# [Problem description]
Go through the lines below and copy any that hold the string "décoration".

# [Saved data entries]
=== Section Start ===
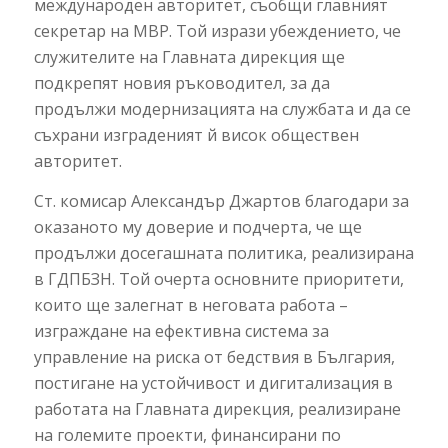
международен авторитет, съобщи главният
секретар на МВР. Той изрази убеждението, че
служителите на Главната дирекция ще
подкрепят новия ръководител, за да
продължи модернизацията на службата и да се
съхрани изграденият й висок обществен
авторитет.
Ст. комисар Александър Джартов благодари за
оказаното му доверие и подчерта, че ще
продължи досегашната политика, реализирана
в ГДПБЗН. Той очерта основните приоритети,
които ще залегнат в неговата работа –
изграждане на ефективна система за
управление на риска от бедствия в България,
постигане на устойчивост и дигитализация в
работата на Главната дирекция, реализиране
на големите проекти, финансирани по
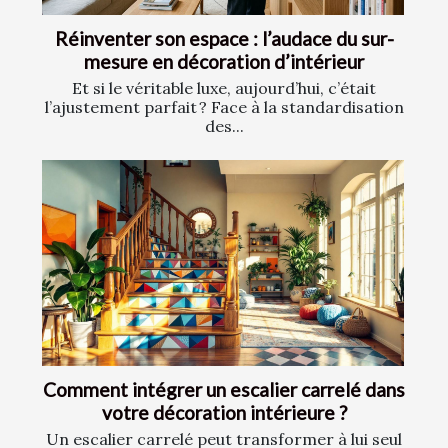
Réinventer son espace : l’audace du sur-
mesure en décoration d’intérieur
Et si le véritable luxe, aujourd’hui, c’était
l’ajustement parfait ? Face à la standardisation
des...
Comment intégrer un escalier carrelé dans
votre décoration intérieure ?
Un escalier carrelé peut transformer à lui seul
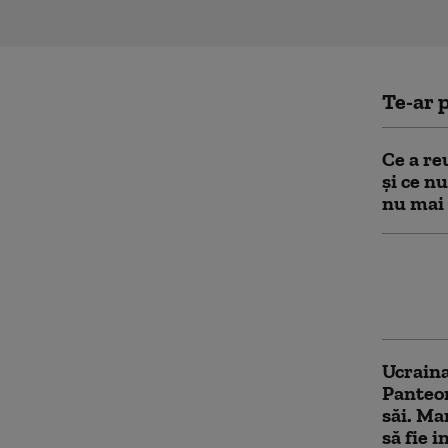
Te-ar p
Ce a re
și ce n
nu mai 
Zelensk
„Reduce
urmăreș
Ucraina
Panteon
săi. Ma
să fie i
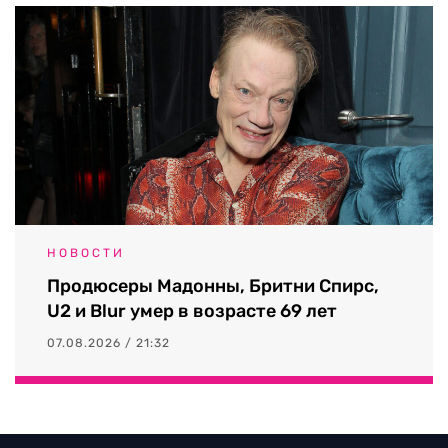
НОВОСТИ
Продюсеры Мадонны, Бритни Спирс,
U2 и Blur умер в возрасте 69 лет
07.08.2026 / 21:32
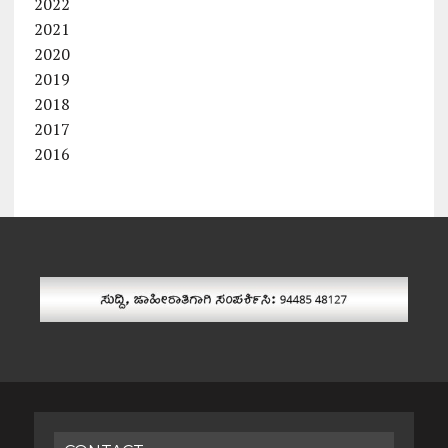
2022
2021
2020
2019
2018
2017
2016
=== Section End ===
# [Answer space]
mesure en décoration d’intérieur
votre décoration intérieure ?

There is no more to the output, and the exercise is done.